Action item —
Your copy of the data below must be exact and must leave out all pictures.

Excerpted records —
==================================================

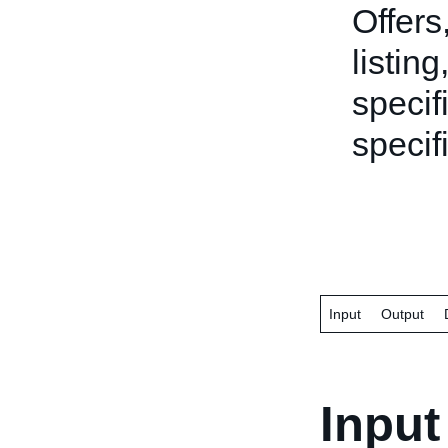
Offers
listing
specifi
specifi
Input
Output
Input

==================================================

Output for this exercise —
Offers
listing
specifi
specifi
Input
Output
Input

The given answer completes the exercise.